US Army provides camps for UN peacekeepers in CAR


United Nations peacekeepers in the Central African Republic (CAR) are living and working in Force Provider base camps provided by the United States Army, which was awarded a $19 million contract for camps last year.

In June 2014, UN representatives approached the Product Manager Force Sustainment Systems (PM FSS) Force Provider Team about base camps for the CAR mission. Working with the Army G4 (logistics), the Office of the Secretary of Defense and the United Nations, PM FSS contracted with the United Nations for six Force Provider expeditionary 150-person camps at a cost of $19 million.
“We’ve never done anything thing like this with … the U.N.,” said Mike Hope, combat field service equipment team leader for PM FSS at Natick Soldier Systems Center. “We’ve done some homeland [security] … and disaster relief work.”

Three Force Provider base camps, pre-positioned in Italy, were established four months later by a PM FSS technical assistance team and are fully operational, affording U.N. personnel a better quality of life during their deployment to CAR, the US Army said. Three more are in the process of being set up there.
“There was a concerted effort to make this [deployment] go through faster than normal channels,” said John MacDonald, lead production manager for the Combat Field Service Equipment Team. “The need was there. They had to get the capability.”

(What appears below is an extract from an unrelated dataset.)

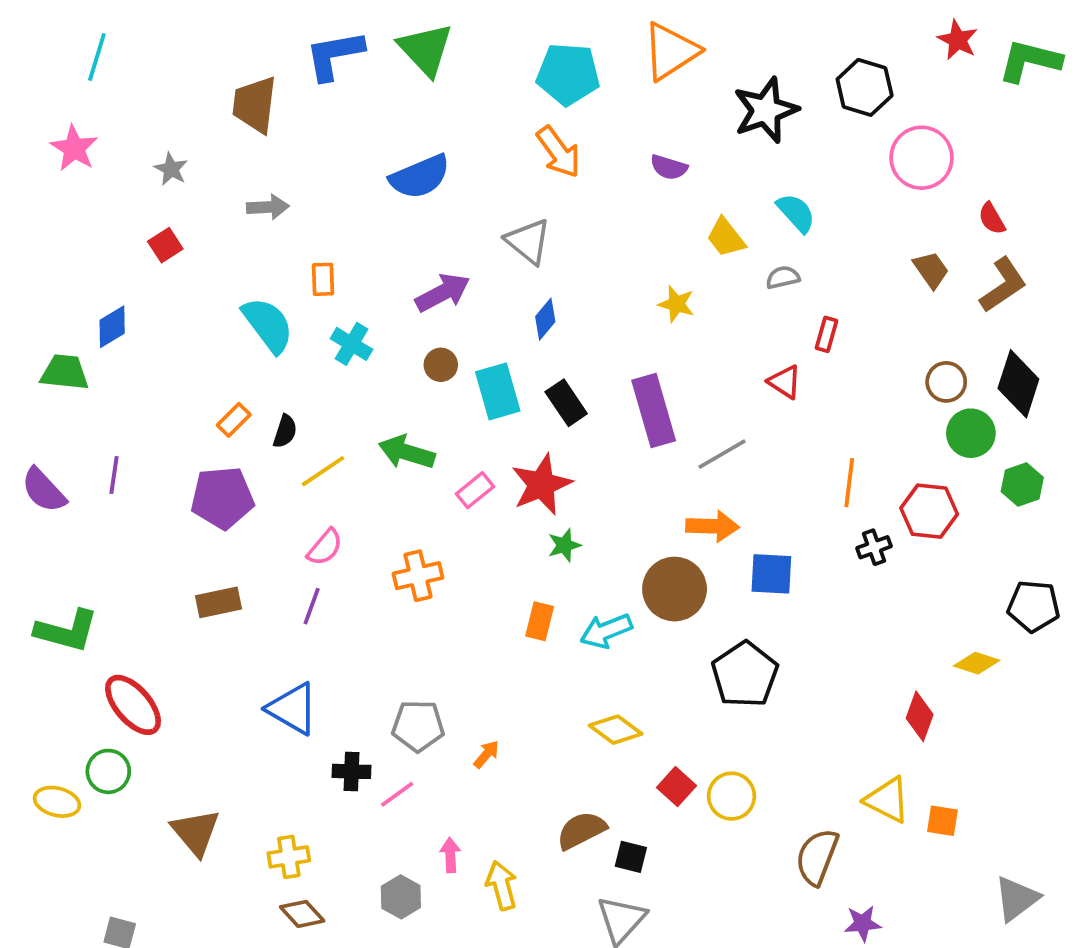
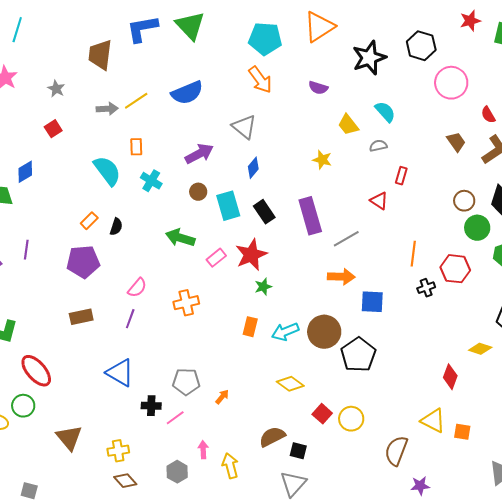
red star: (958, 40) -> (470, 21), turned 30
yellow line: (323, 471) -> (136, 101), moved
brown circle: (675, 589) -> (324, 332), moved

The United Nations had begun its critical mission to CAR earlier in 2014.
“[We’re] supporting the United Nations peacekeeping effort there that’s trying to prevent genocide in the region,” said Army Capt. Matt Porter, Force Provider assistant product manager. “The timeline it got done was pretty impressive.”

Early feedback from U.N. personnel about the base camps, which feature air beam shelters, showers, latrines, laundry, and air conditioning, has been nothing but positive, Hope said.
“To have a ‘city-in-a-box’ show up and be able to rapidly deploy and everything hooks together quickly, to provide that quality of life, is just [great],” Hope said. “Having that plug-and-play system, and they can actually take out any system and put it anywhere they want, even independently? That was big for them.”

Still, trained PM FSS personnel are needed to help foreign nationals operate and maintain the camps in remote, hostile locations. Three are deployed now in CAR.
“It’s not a safe place,” Hope said. “All your protection is by the United Nations. There’s no U.S. military presence there. It’s a touchy [situation].
“This was one we were really looking at, and we were really worried about it. There’s been some concerning moments. There’s a lot of fighting going on over there.”

MacDonald said Force Provider has given the U.N. troops an unusual level of comfort in the field.
“Living conditions tend to go along with the living conditions they’re used to in their military and their country,” MacDonald said. “We’ve got a pretty good, high standard … of living in the field. It’s fulfilled a need that maybe they didn’t even realize they had.
“Now they’ve got Force provider, which is a premier camp. They’re doing much better and living much better.”

Hope said U.N. officials were so impressed with the camps that they now want to purchase more for use in other missions worldwide.
“They’re looking to tailor Force Provider to their requirements,” Hope said. “It’s been really positive. We’ve got a thumbs-up from everybody.”